RECORDS PROVIDED:
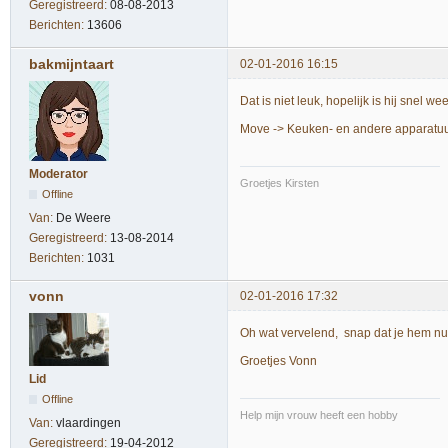
Geregistreerd:
08-08-2013
Berichten:
13606
bakmijntaart
02-01-2016 16:15
Dat is niet leuk, hopelijk is hij snel w
Move -> Keuken- en andere apparatu
Moderator
Groetjes Kirsten
Offline
Van:
De Weere
Geregistreerd:
13-08-2014
Berichten:
1031
vonn
02-01-2016 17:32
Oh wat vervelend, snap dat je hem nu a
Groetjes Vonn
Lid
Offline
Help mijn vrouw heeft een hobby
Van:
vlaardingen
Geregistreerd:
19-04-2012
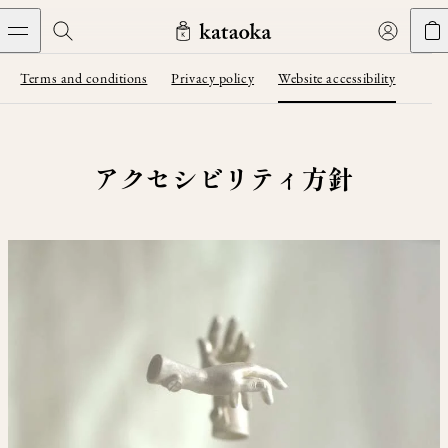
メインコンテンツへスキップ
Terms and conditions
Privacy policy
Website accessibility
Jewelry
THE WORLD OF KATAOKA
COLLECTIONS
LIVING ARTS
CONCIERGE
JEWELRY
Marriage rings
Latest creations
Collections
アクセシビリティ方針
Living Arts
Engagement Rings
Taste of Light
Objets d'art
The Story
Contact
The world of kataoka
Marriage Rings
Less is More
Our Houses of Artistry
Delivery
Rings
Snowflake
Yoshinobu's Diary
Book an Appointment
Concierge
Jars
Necklaces
Crown
Common Questions
Bottles & Pitchers
Earrings
September Eight
Glasses
Journal
Bracelets
Herbarium
Plates
Chronicles
Resizing & Repairs
Calyx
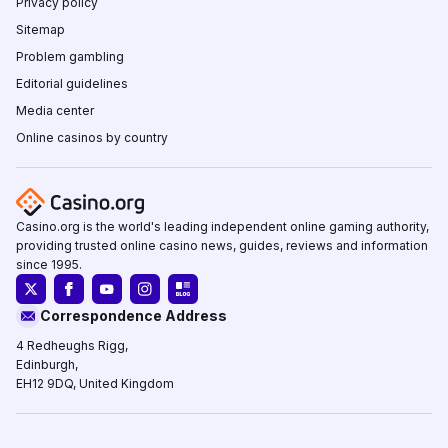
Privacy policy
Sitemap
Problem gambling
Editorial guidelines
Media center
Online casinos by country
Casino.org is the world's leading independent online gaming authority,
providing trusted online casino news, guides, reviews and information
since 1995.
Correspondence Address
4 Redheughs Rigg,
Edinburgh,
EH12 9DQ, United Kingdom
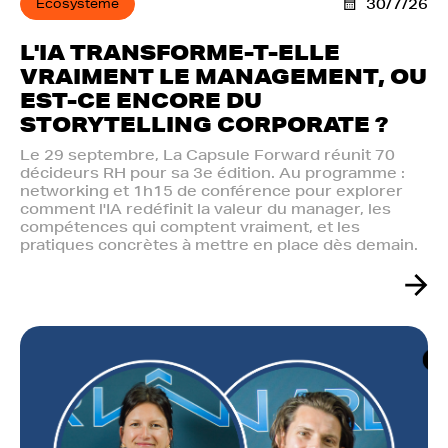
Ecosystème
30/7/26
L'IA TRANSFORME-T-ELLE
VRAIMENT LE MANAGEMENT, OU
EST-CE ENCORE DU
STORYTELLING CORPORATE ?
Le 29 septembre, La Capsule Forward réunit 70
décideurs RH pour sa 3e édition. Au programme :
networking et 1h15 de conférence pour explorer
comment l'IA redéfinit la valeur du manager, les
compétences qui comptent vraiment, et les
pratiques concrètes à mettre en place dès demain.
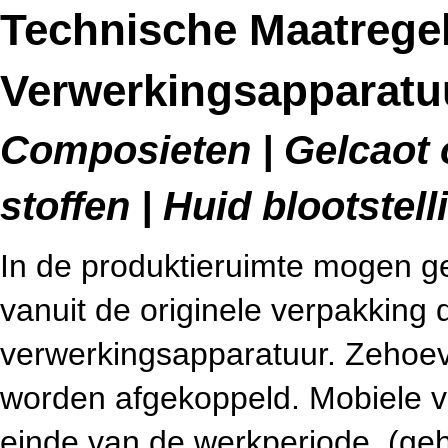
Technische Maatrege
Verwerkingsapparatuu
Composieten | Gelcaot 
stoffen | Huid blootstell
In de produktieruimte mogen gev
vanuit de originele verpakking
verwerkingsapparatuur. Zehoeven
worden afgekoppeld. Mobiele v
einde van de werkperiode, (geh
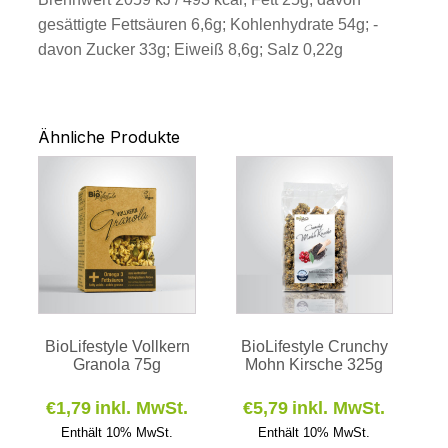
gesättigte Fettsäuren 6,6g; Kohlenhydrate 54g; -
davon Zucker 33g; Eiweiß 8,6g; Salz 0,22g
Ähnliche Produkte
BioLifestyle Vollkern
BioLifestyle Crunchy
Granola 75g
Mohn Kirsche 325g
€
1,79
inkl. MwSt.
€
5,79
inkl. MwSt.
Enthält 10% MwSt.
Enthält 10% MwSt.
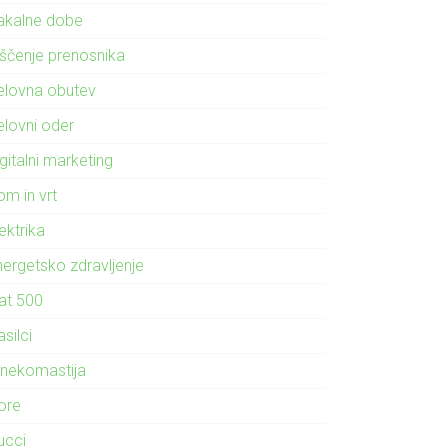
akalne dobe
iščenje prenosnika
elovna obutev
elovni oder
gitalni marketing
om in vrt
ektrika
nergetsko zdravljenje
iat 500
silci
inekomastija
ore
ucci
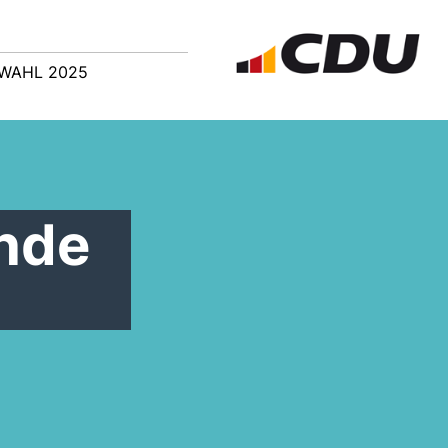
WAHL 2025
ende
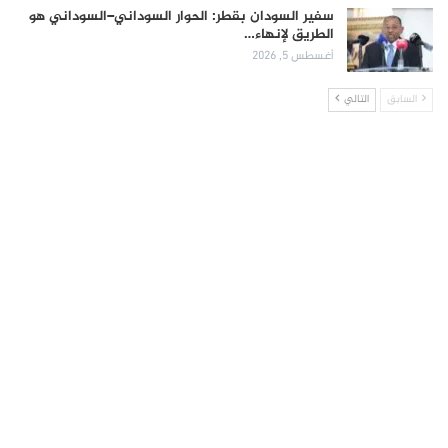
سفير السودان بقطر: الحوار السوداني–السوداني هو
الطريق لإنهاء…
أغسطس 5, 2026
السابق
التالي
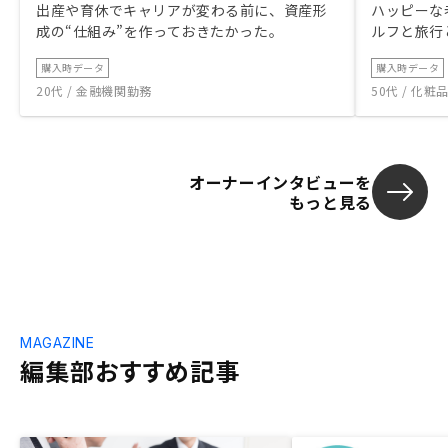
出産や育休でキャリアが変わる前に、資産形
ハッピーな
成の“仕組み”を作っておきたかった。
ルフと旅行
購入時データ
購入時データ
20代 / 金融機関勤務
50代 / 化
オーナーインタビューを
もっと見る
MAGAZINE
編集部おすすめ記事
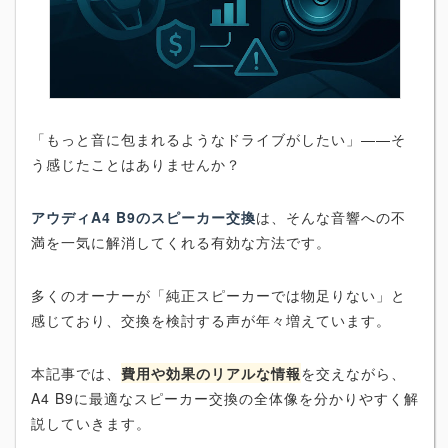
「もっと音に包まれるようなドライブがしたい」——そ
う感じたことはありませんか？
アウディA4 B9のスピーカー交換
は、そんな音響への不
満を一気に解消してくれる有効な方法です。
多くのオーナーが「純正スピーカーでは物足りない」と
感じており、交換を検討する声が年々増えています。
本記事では、
費用や効果のリアルな情報
を交えながら、
A4 B9に最適なスピーカー交換の全体像を分かりやすく解
説していきます。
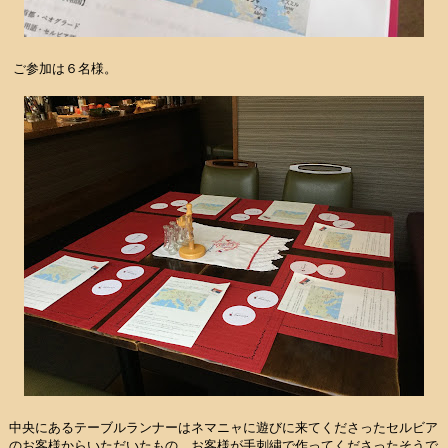
ご参加は６名様。
中央にあるテーブルランナーはネマニャに遊びに来てくださったセルビア
のお客様からいただいたもの。お客様が手刺繍で作ってくださったそうで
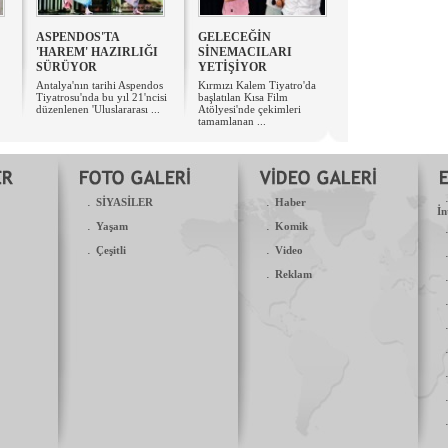
​ASPENDOS'TA
​GELECEĞİN
'HAREM' HAZIRLIĞI
SİNEMACILARI
SÜRÜYOR
YETİŞİYOR
Antalya'nın tarihi Aspendos
Kırmızı Kalem Tiyatro'da
Tiyatrosu'nda bu yıl 21'ncisi
başlatılan Kısa Film
düzenlenen 'Uluslararası ...
Atölyesi'nde çekimleri
tamamlanan ...
.
.
SİYASİLER
Haber
İn
.
.
Yaşam
Komik
.
.
Çeşitli
Video
.
Reklam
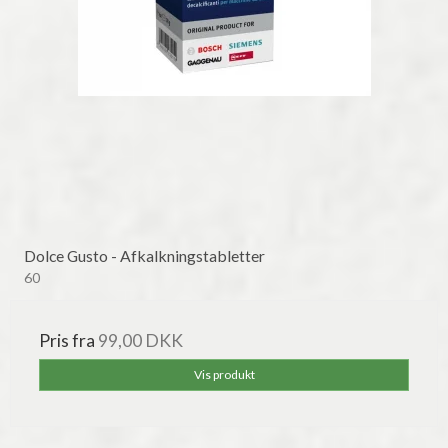
Dolce Gusto - Afkalkningstabletter
60
Pris fra
99,00 DKK
Vis produkt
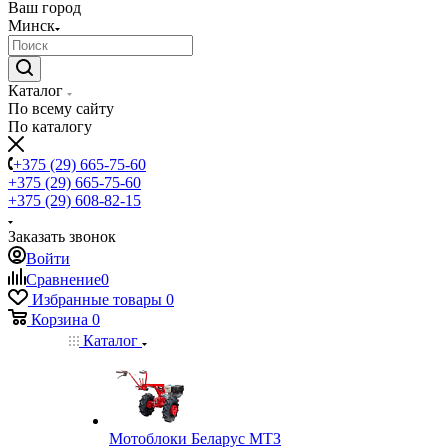
Ваш город
Минск
Каталог
По всему сайту
По каталогу
+375 (29) 665-75-60
+375 (29) 665-75-60
+375 (29) 608-82-15
Заказать звонок
Войти
Сравнение
0
Избранные товары
0
Корзина
0
Каталог
Мотоблоки Беларус МТЗ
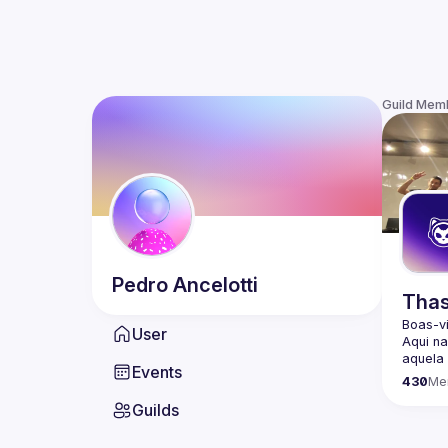
Guild Mem
Pedro
Ancelotti
Thas
Boas-v
User
Aqui n
aquela 
Events
passan
430
Me
Ajudar
Guilds
Organi
com co
e comp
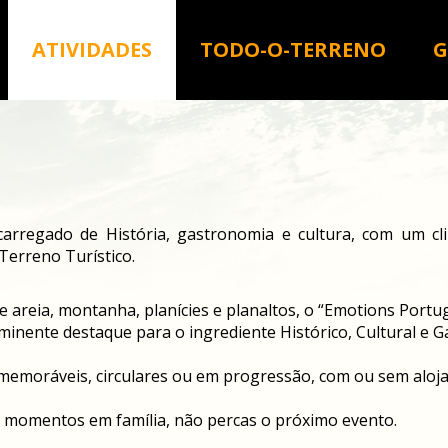
ATIVIDADES
TODO-O-TERRENO
G
carregado de História, gastronomia e cultura, com um c
Terreno Turístico.
e areia, montanha, planícies e planaltos, o “Emotions Portu
nente destaque para o ingrediente Histórico, Cultural e G
 memoráveis, circulares ou em progressão, com ou sem aloj
e momentos em família, não percas o próximo evento.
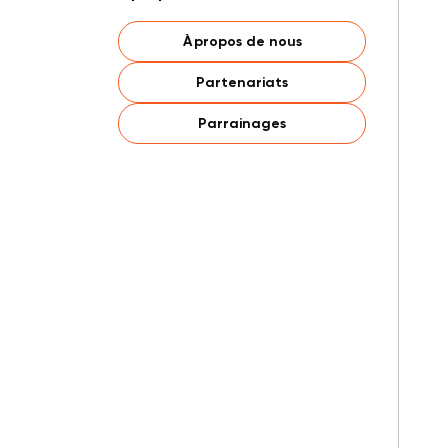
À propos de nous
Partenariats
Parrainages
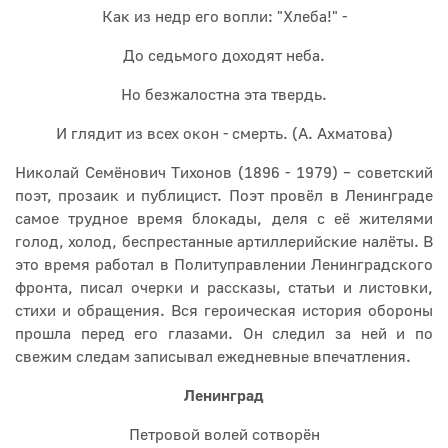
Как из недр его вопли: "Хлеба!" -
До седьмого доходят неба.
Но безжалостна эта твердь.
И глядит из всех окон - смерть. (А. Ахматова)
Николай Семёнович Тихонов (1896 - 1979) – советский
поэт, прозаик и публицист. Поэт провёл в Ленинграде
самое трудное время блокады, деля с её жителями
голод, холод, беспрестанные артиллерийские налёты. В
это время работал в Политуправлении Ленинградского
фронта, писал очерки и рассказы, статьи и листовки,
стихи и обращения. Вся героическая история обороны
прошла перед его глазами. Он следил за ней и по
свежим следам записывал ежедневные впечатления.
Ленинград
Петровой волей сотворён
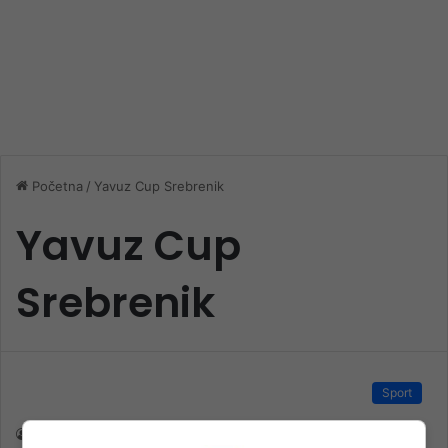
Početna
/
Yavuz Cup Srebrenik
Yavuz Cup
Srebrenik
Sport
nk 1
29. Aprila 2024.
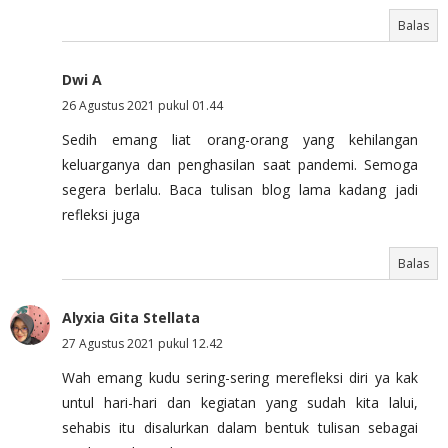
Balas
Dwi A
26 Agustus 2021 pukul 01.44
Sedih emang liat orang-orang yang kehilangan
keluarganya dan penghasilan saat pandemi. Semoga
segera berlalu. Baca tulisan blog lama kadang jadi
refleksi juga
Balas
Alyxia Gita Stellata
27 Agustus 2021 pukul 12.42
Wah emang kudu sering-sering merefleksi diri ya kak
untul hari-hari dan kegiatan yang sudah kita lalui,
sehabis itu disalurkan dalam bentuk tulisan sebagai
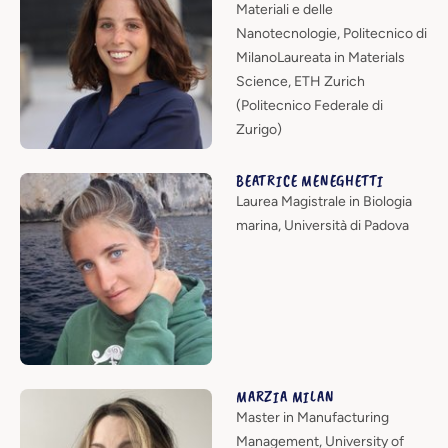
Materiali e delle
Nanotecnologie, Politecnico di
MilanoLaureata in Materials
Science, ETH Zurich
(Politecnico Federale di
Zurigo)
BEATRICE MENEGHETTI
Laurea Magistrale in Biologia
marina, Università di Padova
MARZIA MILAN
Master in Manufacturing
Management, University of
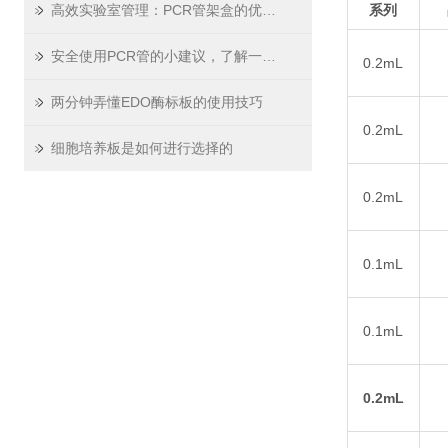
高效实验室管理：PCR管架盒的优势与选购
系列
安全使用PCR管的小建议，了解一下！
0.2mL
两分钟弄懂EDO酶标板的使用技巧
0.2mL
细胞培养板是如何进行选择的
0.2mL
0.1mL
0.1mL
0.2mL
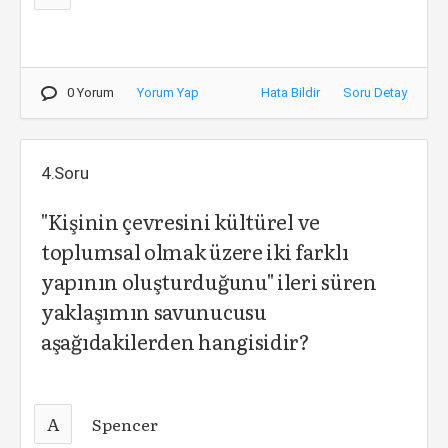
0 Yorum
Yorum Yap
Hata Bildir
Soru Detay
4.Soru
"Kişinin çevresini kültürel ve
toplumsal olmak üzere iki farklı
yapının oluşturduğunu" ileri süren
yaklaşımın savunucusu
aşağıdakilerden hangisidir?
A
Spencer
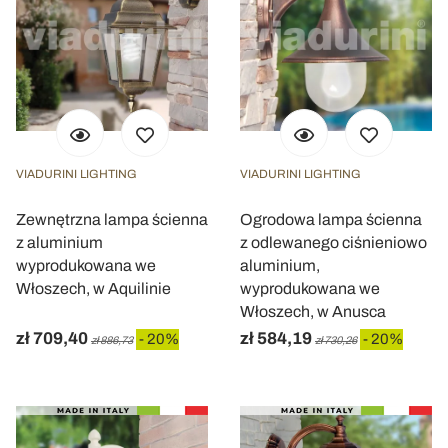
VIADURINI LIGHTING
VIADURINI LIGHTING
Zewnętrzna lampa ścienna
Ogrodowa lampa ścienna
z aluminium
z odlewanego ciśnieniowo
wyprodukowana we
aluminium,
Włoszech, w Aquilinie
wyprodukowana we
Włoszech, w Anusca
zł 709,40
zł 584,19
- 20%
- 20%
zł 886,73
zł 730,26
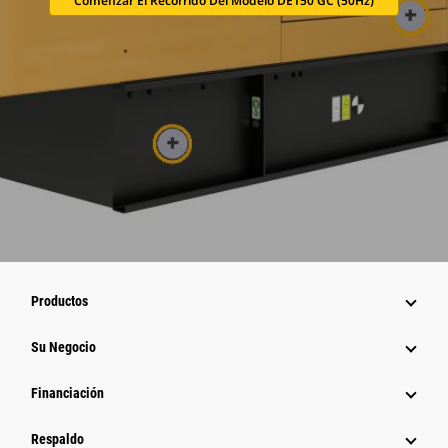
Comenzar El Recorrido Del Modelo DE150 GC (50Hz)
Productos
Su Negocio
Financiación
Respaldo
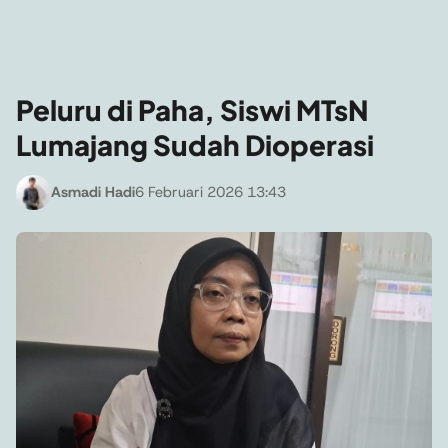
Peluru di Paha, Siswi MTsN
Lumajang Sudah Dioperasi
Asmadi Hadi
6 Februari 2026 13:43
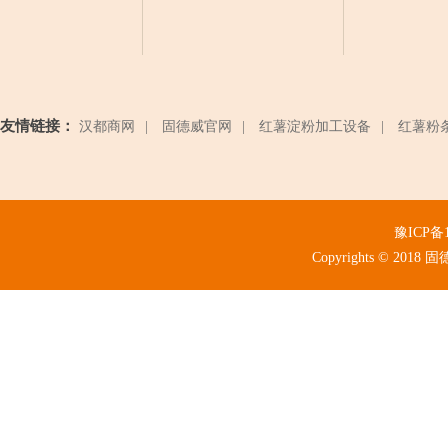
友情链接：
汉都商网
|
固德威官网
|
红薯淀粉加工设备
|
红薯粉
豫ICP备1
Copyrights © 2018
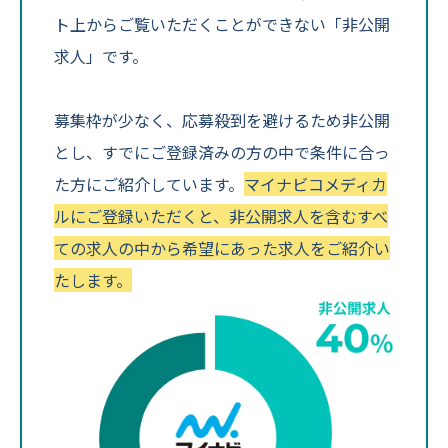
ト上からご覧いただくことができない「非公開
求人」です。
募集枠が少なく、応募殺到を避けるため非公開
とし、すでにご登録済みの方の中で条件に合っ
た方にご紹介しています。
マイナビコメディカ
ルにご登録いただくと、非公開求人を含むすべ
ての求人の中から希望にあった求人をご紹介い
たします。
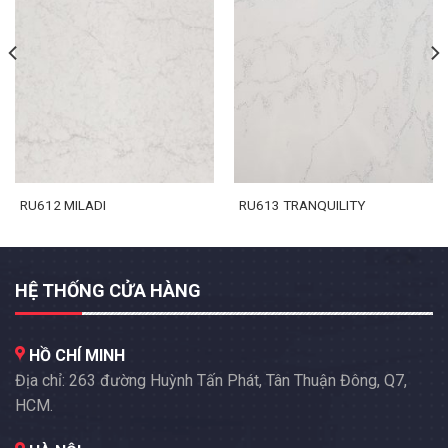
RU612 MILADI
RU613 TRANQUILITY
HỆ THỐNG CỬA HÀNG
HỒ CHÍ MINH
Địa chỉ: 263 đường Huỳnh Tấn Phát, Tân Thuận Đông, Q7,
HCM.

WORK ITEM: Each line of the records that holds the word "Włoszech" should be copied out.

ANSWER TO THIS PROBLEM:
Włoszech, w Aquilinie
Włoszech, w Anusca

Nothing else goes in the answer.